On Monday, Jan. 10, Looks Rare followed. It's an NFT marketplace that hopes to compete with OpenSea, and it issued an airdrop to raise awareness. Anyone who bought or sold an NFT in 2021 is able to claim $LOOKS tokensifthey list one NFT on the Looks Rare platform. The lowest tier of airdrop was worth $400, though more active traders received much more. 

Next, on Thursday, Jan. 13, came fees.wtf, an analytics tool that shows traders how much money they've spent on transaction fees. The airdrop is designed to hype an analytics dashboard tool that fees.wtf will soon launch.

Yet all airdrops are not created equally. The intended purpose is to get people not to sell their tokens, but to hold them and buy more. Some tokens become more valuable over time, while others fade to obscurity. Looks Rare's tokens have doubled in value since Monday's airdrop, while $GAS tokens held their value for a couple days before most airdrops became worthless.

"After OpenDAO's success, many people have copied," OpenDAO creator 9x9x9 told me. "But they use OpenDAO success to raise money for themselves."   

9x9x9, who declined to be named, says airdrops are often used to enrich founders. A team will reserve tokens for themselves, launch an airdrop to create hype and then sell the reserved tokens at a high. He didn't name the airdrops to which he was referring, but boasts that OpenDao is a passion project and that no tokens were reserved for the team. 

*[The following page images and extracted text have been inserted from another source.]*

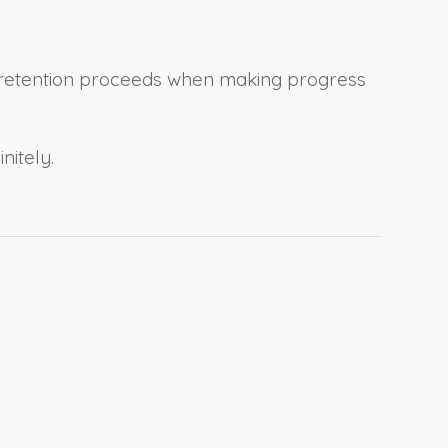
ng retention proceeds when making progress
nitely.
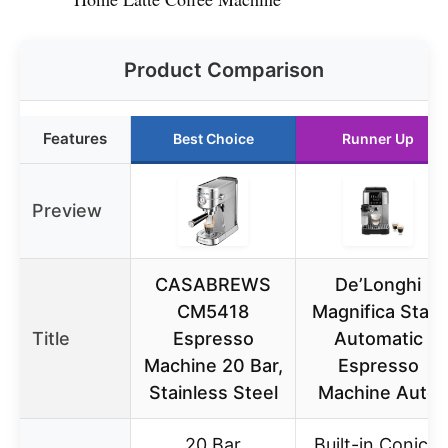
Product Comparison
Features
Best Choice
Runner Up
Preview
CASABREWS
De’Longhi
CM5418
Magnifica Start
Title
Espresso
Automatic
Machine 20 Bar,
Espresso
Stainless Steel
Machine Auto
20 Bar
Built-in Conical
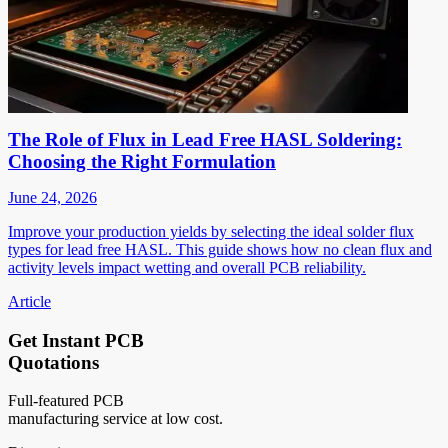
The Role of Flux in Lead Free HASL Soldering:
Choosing the Right Formulation
June 24, 2026
Improve your production yields by selecting the ideal solder flux
types for lead free HASL. This guide shows how no clean flux and
activity levels impact wetting and overall PCB reliability.
Article
Get Instant PCB
Quotations
Full-featured PCB
manufacturing service at low cost.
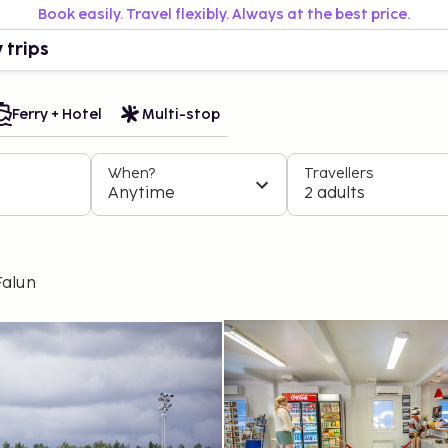
Book easily. Travel flexibly. Always at the best price.
 trips
Ferry + Hotel
Multi-stop
When?
Travellers
Anytime
2 adults
Falun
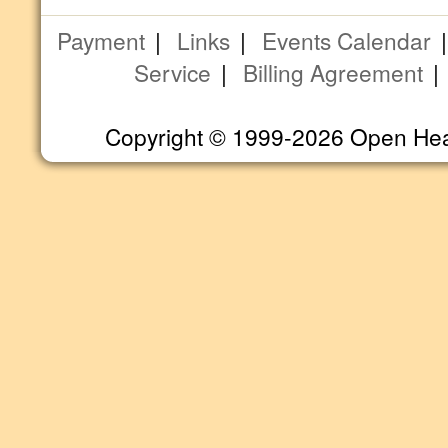
Payment
|
Links
|
Events Calendar
Service
|
Billing Agreement
Copyright © 1999-2026 Open Heart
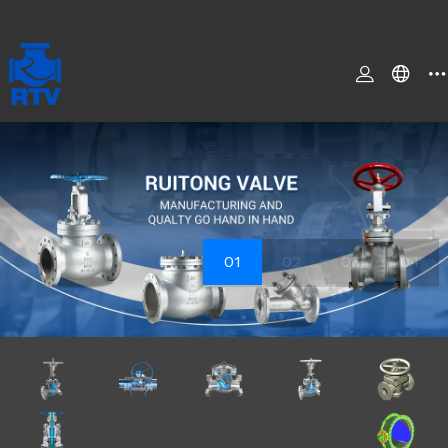
01
02
03
04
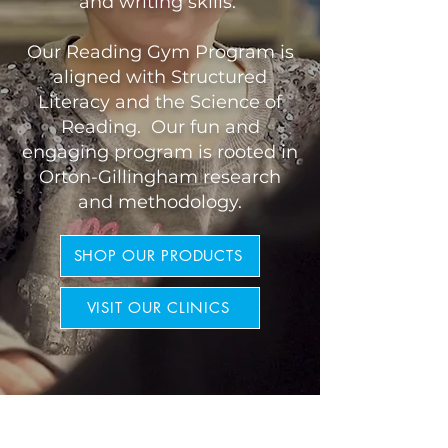
and writing skills.
Our Reading Gym Program is
aligned with Structured
Literacy and the Science of
Reading. Our fun and
engaging program is rooted in
Orton-Gillingham research
and methodology.
SHOP OUR PRODUCTS
VISIT OUR CLINICS
OF
ARE YOU TIRED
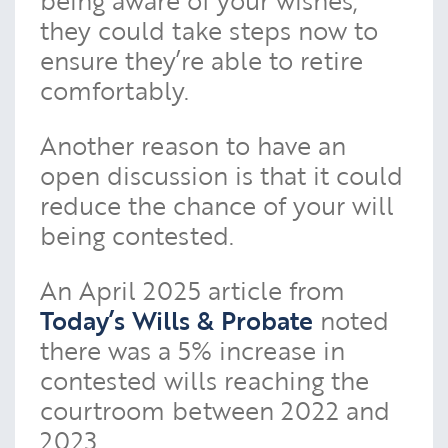
they could take steps now to
ensure they’re able to retire
comfortably.
Another reason to have an
open discussion is that it could
reduce the chance of your will
being contested.
An April 2025 article from
Today’s Wills & Probate
noted
there was a 5% increase in
contested wills reaching the
courtroom between 2022 and
2023.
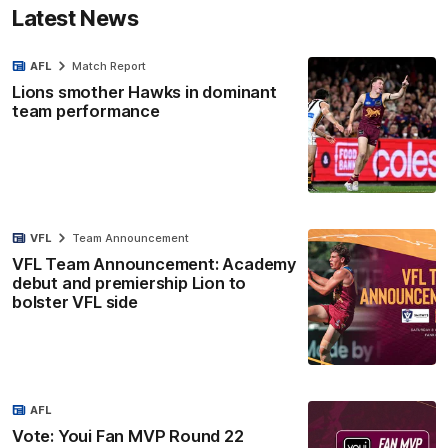
Latest News
AFL
Match Report
Lions smother Hawks in dominant
team performance
VFL
Team Announcement
VFL Team Announcement: Academy
debut and premiership Lion to
bolster VFL side
AFL
Vote: Youi Fan MVP Round 22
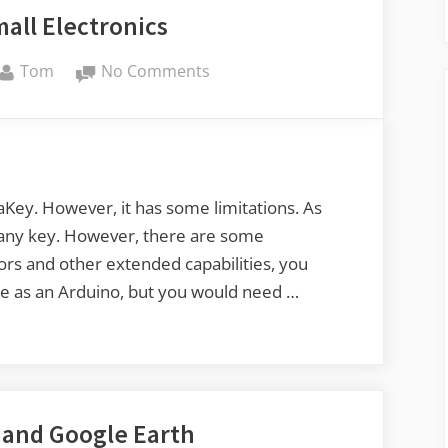
all Electronics
By
on
Tom
No Comments
Fun
with
Small
Electronics
Key. However, it has some limitations. As
r any key. However, there are some
sors and other extended capabilities, you
ce as an Arduino, but you would need …
and Google Earth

As is always the case in cryptocurrency, though, there are risks. The price of fees.wtf's token collapsed in less than an hour, a disaster for early investors. Worse are the scams. The allure of free tokens is strong, and shady developers can take advantage of this by creating dodgy smart contracts that can drain funds from the wallet that claims the airdrop. 

"Always question any form of free money received in crypto," said Delphi's Gedevani. "Airdrops coming from public-facing teams can be easily identified as legitimate, but there's been a handful in the past with malicious intent, mostly from unknown sources, that have led to loss of user funds." 

Soul is ambivalent about the risks, and is instead keen to keep the money flowing. "These airdrops have me wanting to buy into every new tool."